# Don't know what to do.



## OhSoConfused (Mar 18, 2013)

I don't know what to do. Here's a little background information. My husband wanted me to text some guys to spice up our life, (I would text them, then tell him about it and it would turn him on). Meanwhile, my husband and I were having trouble and I used a prepaid phone to call an attorney. We were fighting all the time and I just wanted to know what my options were. Well, I used the prepaid phone to text these other guys my husband knew I was texting and wanted me to text. Well, it turns out that it was actually my husband pretending to be these other guys using another prepaid phone that I didn't know about.

So, I get home and he demands to know why I had the phone and what I was hiding from him. I laid it all out there - unhappy, fighting all the time, looking at options for divorce or reconciliation or whatever. He kept on and on accusing me of sleeping with other people. This went on for at least three or four hours, and he was growing irate. Finally, I just said "fine. I slept with everyone you ever accused me of sleeping with. I slept with this guy, that guy, messed around while I was out of town on business, met people off Craigslist...everything." I never did any of this stuff.

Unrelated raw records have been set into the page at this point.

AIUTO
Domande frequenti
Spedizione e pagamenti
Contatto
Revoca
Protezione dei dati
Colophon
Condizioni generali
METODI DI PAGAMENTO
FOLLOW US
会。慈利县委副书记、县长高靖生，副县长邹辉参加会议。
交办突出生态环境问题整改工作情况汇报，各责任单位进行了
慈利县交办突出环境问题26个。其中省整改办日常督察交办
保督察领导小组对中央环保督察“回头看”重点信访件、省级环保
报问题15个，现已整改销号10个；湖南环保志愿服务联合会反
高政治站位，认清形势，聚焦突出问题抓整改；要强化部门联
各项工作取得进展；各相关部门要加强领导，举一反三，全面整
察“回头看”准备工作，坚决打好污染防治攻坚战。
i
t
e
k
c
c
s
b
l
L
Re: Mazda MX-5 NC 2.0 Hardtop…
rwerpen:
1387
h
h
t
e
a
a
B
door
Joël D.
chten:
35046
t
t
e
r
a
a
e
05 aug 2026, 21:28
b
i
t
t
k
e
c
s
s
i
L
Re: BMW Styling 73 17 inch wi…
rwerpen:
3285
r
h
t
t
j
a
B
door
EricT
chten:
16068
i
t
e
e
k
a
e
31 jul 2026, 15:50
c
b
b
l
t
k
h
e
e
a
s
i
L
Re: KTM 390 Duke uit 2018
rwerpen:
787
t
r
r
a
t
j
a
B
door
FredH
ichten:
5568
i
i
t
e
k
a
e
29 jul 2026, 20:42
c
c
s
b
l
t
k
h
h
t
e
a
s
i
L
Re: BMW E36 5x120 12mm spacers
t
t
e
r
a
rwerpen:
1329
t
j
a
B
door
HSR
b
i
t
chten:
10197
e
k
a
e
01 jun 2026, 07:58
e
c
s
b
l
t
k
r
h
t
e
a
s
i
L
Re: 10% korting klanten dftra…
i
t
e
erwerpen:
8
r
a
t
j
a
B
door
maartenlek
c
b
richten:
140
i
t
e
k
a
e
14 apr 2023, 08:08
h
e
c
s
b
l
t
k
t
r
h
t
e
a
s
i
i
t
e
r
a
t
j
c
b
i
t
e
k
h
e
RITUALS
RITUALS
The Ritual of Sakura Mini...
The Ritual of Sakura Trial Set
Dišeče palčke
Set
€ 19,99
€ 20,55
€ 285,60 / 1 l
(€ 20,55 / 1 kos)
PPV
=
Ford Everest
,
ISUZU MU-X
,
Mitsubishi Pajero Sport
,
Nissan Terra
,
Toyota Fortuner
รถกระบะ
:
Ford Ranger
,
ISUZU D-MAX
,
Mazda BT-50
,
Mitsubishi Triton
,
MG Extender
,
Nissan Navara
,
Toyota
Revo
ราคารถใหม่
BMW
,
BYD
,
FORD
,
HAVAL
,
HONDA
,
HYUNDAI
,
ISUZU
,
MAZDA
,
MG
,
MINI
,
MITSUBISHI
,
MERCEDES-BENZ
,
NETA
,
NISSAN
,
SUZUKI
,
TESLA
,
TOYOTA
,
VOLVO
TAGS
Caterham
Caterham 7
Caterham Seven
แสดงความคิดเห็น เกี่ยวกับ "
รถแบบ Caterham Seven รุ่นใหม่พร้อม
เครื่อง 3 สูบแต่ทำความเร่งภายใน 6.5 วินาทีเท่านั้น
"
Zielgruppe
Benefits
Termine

The next day, after things calmed down, I told him I made it all up. He grew IRATE. Accused me of lying. Finally, he got a tape recorder and told me that if I didn't say everything I told him the night before on tape, he would leave and take the baby and make me pay child support. He said if I said all this on tape, he'd go to marriage counseling, we'd get through this and be okay. So, I said it all on the tape.

Well, I have been living this lie. I never cheated, never even wanted to. Now, if I dont meet his every demand, he throws that tape up in my face. "If you don't do this, I'll take that tape to a judge and you will never see your kid." "If you don't do that, I'll go beat this guy up, then use the tape to get out of getting in trouble." He made me sign a post-nup, which gives all t he assets to him, even though all the debt for the assets is in my name. When I don't text him back at work, he drives up to make sure I'm still there. I have a tracker on my car. He informed me that he always thought I was "that way" but just never had proof. He also threatens to put dirty pictures of me on the internet if I do leave and don't give him what he wants. (Which would be everything, and the baby...which is NOT happening...)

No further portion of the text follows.